Last week, Las Vegas-based commercial real estate and development company Siegel Group announced that it had completed the sale of Artisan Boutique Hotel to Pro Hospitality Group for $11.9 million.
Alex Rizk, owner of Phoenix-based Pro Hospitality Group, . said Las Vegas magazine review He’s planning a $3 million renovation of the 64-room hotel on Sahara Boulevard on Interstate 15 near the Las Vegas Strip. When regulations are implemented at the state and local levels, he said, it will make Artisans a “cannabis-friendly” destination for tourists to the city.
“This is a lifestyle, a boutique hotel,” Rizk said.
The Siegel Group acquired the Artisan Hotel in 2009, “and transformed the site into one of the most popular and visited boutique hotels in Las Vegas,” the company said in a statement about the sale.
“The hotel has gained a loyal following among locals, tourists and boutique lovers who were drawn to the site’s eclectic design and modern and intimate ambiance” The company wrote. “The unique hotel has a lounge bar with a popular after-hours scene, a restaurant, a wedding chapel, and one of the few topless pools in town.”
Licensed cannabis galleries last year
Last year, Nevada legislators passed legislation giving the state’s Cannabis Compliance Board the authority to regulate lounges that allow the consumption of weed products on site. The Board of Directors is currently drafting regulations and local governments will have the authority to enact stricter measures. Officials from Clark County, home to Las Vegas, announced in January that they were pursuing efforts to regulate cannabis consumption lounges statewide.
Under the 2016 ballot measure that legalized pot entertainment in Nevada, the consumption of cannabis products was legal only in private residences. The goal of legalizing organized cannabis galleries was to give visitors a place to enjoy the benefits of the state’s cannabis reform.
As a state senator in 2017, Clark County Commissioner Teck Sigerblom led the first effort in the state legislature to legalize cannabis consumption lounges. Last year, he described the lounges as a “change agent” for government hospitality companies.
“Consumer lounges are very ideal for our tourism industry,” Segerblom . said magazine review. “The sooner we get out there, the more we will be considered a marijuana-friendly city and state.”
The new owner has a cannabis-friendly hotel in Phoenix
Pro Hospitality Group already operates a cannabis-friendly hotel, The Clarendon Hotel & Spa, in her hometown of Phoenix, Arizona. The hotel’s website informs potential guests that the property features “cannabis-friendly rooms and amenities” that allow “electronic smoking – vaping – daping, flower, etc.” The Clarendon Hotel also has a cannabis lounge open to hotel guests and the general public.

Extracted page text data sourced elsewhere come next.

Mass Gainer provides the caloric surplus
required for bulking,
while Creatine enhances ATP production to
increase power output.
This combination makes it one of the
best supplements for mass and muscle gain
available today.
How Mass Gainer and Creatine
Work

“Because we are currently a separately used hotel that has cannabis and non-smoking rooms, we require that any smoking be done in your cannabis-friendly room and not in the hotel’s public areas,” Site Notes. “Vapes and smokeless products may be used in outdoor public places, not including in a restaurant.”
The Clarendon also notes that it is “working on a cannabis shuttle service to move hotel guests from the hotel to a local dispensary and back again,” according to the site.
The property opened its first cannabis-friendly rooms in July, followed by the rest of the hotel’s west wing for a total of 16 rooms that welcome the consumption of cannabis products. Clarendon Hotel also accepts reservations for a limited number of rooms on the cannabis-friendly accommodation booking site Bud and breakfast.